O interesse público é retratado, primordialmente, pelo teor de leis como a Constituição Federal, o Estatuto da Cidade, o Código Florestal, planos diretores municipais, planos municipais de mobilidade urbana etc. O interesse da Administração Pública é retrato pelos atos administrativos praticados pelos agentes públicos. Em certa ocasião, percebi que as ações fiscais cumpridas por uma determinada autarquia seguiam critérios de prioridade definidos pela diretoria dessa autarquia. Especificamente, não eram alvos prioritários dessas ações fiscais os municípios administrados por partidos políticos afins à ascendência política dos diretores dessa autarquia. O interesse da Administração Pública, discretamente, se distinguiu do interesse público.

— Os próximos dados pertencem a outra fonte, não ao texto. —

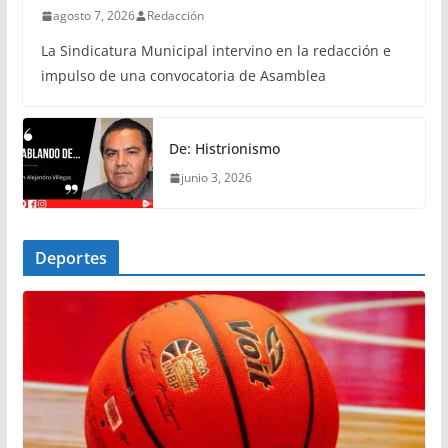
agosto 7, 2026
Redacción
La Sindicatura Municipal intervino en la redacción e
impulso de una convocatoria de Asamblea
De: Histrionismo
junio 3, 2026
Deportes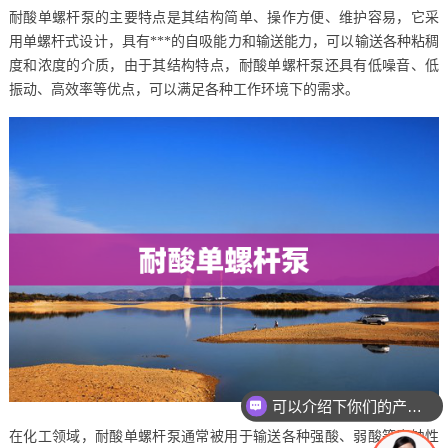
耐酸单螺杆泵的主要特点是其结构简单、操作方便、维护容易，它采
用单螺杆式设计，具有***的自吸能力和输送能力，可以输送各种粘稠
度和浓度的介质，由于其结构特点，耐酸单螺杆泵还具有低噪音、低
振动、高效率等优点，可以满足各种工作环境下的需求。
可以介绍下你们的产品么
在化工领域，耐酸单螺杆泵通常被用于输送各种强酸、弱酸等腐蚀性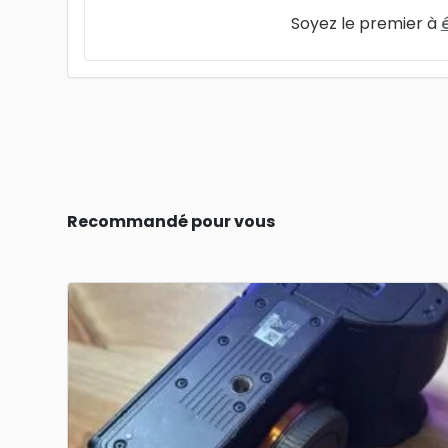
Soyez le premier à
Recommandé pour vous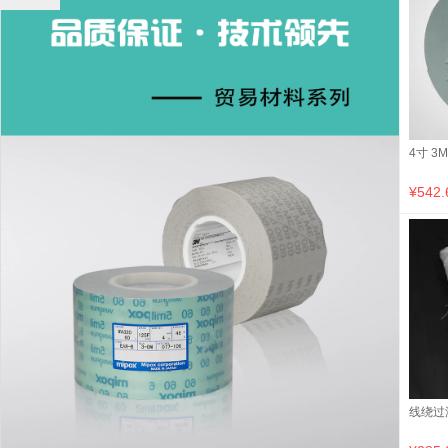
4寸 
¥542.
线绕过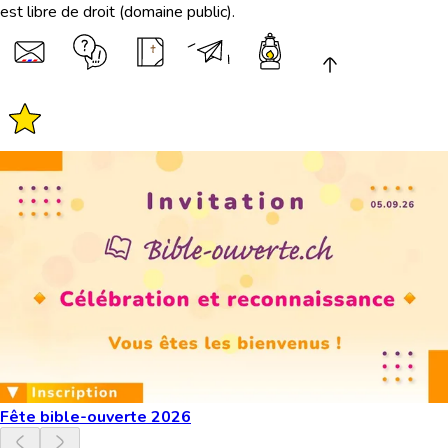
est libre de droit (domaine public).
Fête bible-ouverte 2026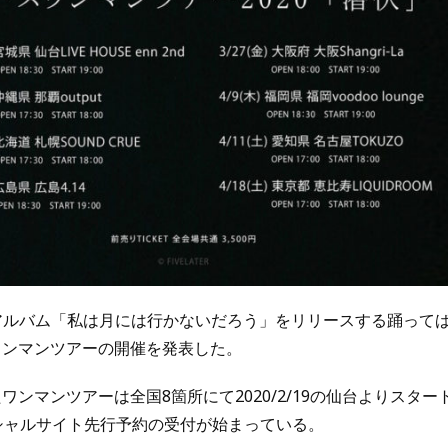
ーアルバム「私は月には行かないだろう」をリリースする踊って
ワンマンツアーの開催を発表した。
ンマンツアーは全国8箇所にて2020/2/19の仙台よりスター
シャルサイト先行予約の受付が始まっている。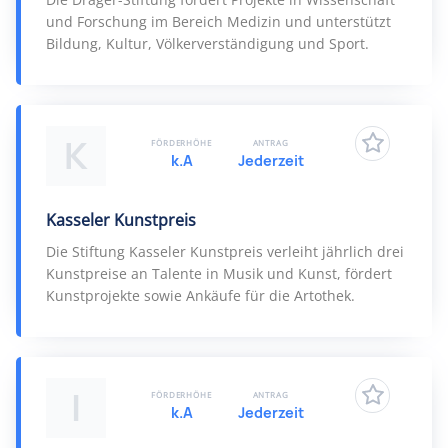
und Forschung im Bereich Medizin und unterstützt
Bildung, Kultur, Völkerverständigung und Sport.
K
FÖRDERHÖHE
ANTRAG
k.A
Jederzeit
Kasseler Kunstpreis
Die Stiftung Kasseler Kunstpreis verleiht jährlich drei
Kunstpreise an Talente in Musik und Kunst, fördert
Kunstprojekte sowie Ankäufe für die Artothek.
I
FÖRDERHÖHE
ANTRAG
k.A
Jederzeit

4. “A utilização de contratos de prestação de serviços indica a presença de algum profissionalismo e, presumivelmente, de alguma qualidade”.
Em certa ocasião, escutei de uma advogada algo como:
“Quem não sabe elaborar um contrato sobre o serviço que prestará não conhece realmente esse serviço. Quem não sabe elaborar um orçamento sobre o serviço que prestará não sabe ‘fazer o serviço’. Há pormenores que são relevantes ou dignos de discriminação e/ou citação em contratos”.
Acompanho essas afirmações. Definir criteriosa e consistentemente o preço de produtos e de prestações de serviços é uma habilidade necessária à longevidade profissional.
5. “Atitudes individualmente vantajosas podem nos conduzir a resultados coletivamente desvantajosos”.
Chang (2013, p. 235) pondera que, no âmbito dos mercados financeiros, “ações individualmente racionais podem conduzir a um resultado irracional coletivo”. Ainda que providências e/ou ações possam satisfazer individualmente necessidades mínimas, é necessário averiguar se são coletivamente livres de impactos perniciosos e/ou repercussões negativas. Providências e/ou ações individualmente racionais podem conduzir a resultados coletivamente inadequados. Redes de abastecimento de água, serviços de coleta domiciliar de resíduos sólidos e serviços de transporte coletivo exemplificam providências e/ou ações mais aptas para a satisfação, em âmbito coletivo, das necessidades mínimas e básicas que, respectivamente, o emprego de poços artesianos, a disposição de resíduos em tambores ou valas e o uso individual de veículos automotores privados.
Há práticas profissionais amplas e diversificadas nas quais muitas tarefas são cumpridas sem repetições. Há práticas que se limitam a nichos específicos em que poucas tarefas são repetidas inúmeras vezes. Há muitas nuances entre esses extremos. Em cada viés profissional, há aprendizados a serem vivenciados. Fica relevante, assim, buscarmos ser melhores hoje do que o fomos ontem.
Referências bibliográficas:
CHANG, H.. 23 coisas que não nos contaram sobre o Capitalismo. São Paulo, SP: Pensamento-cultrix Ltda., 2013. 368 p.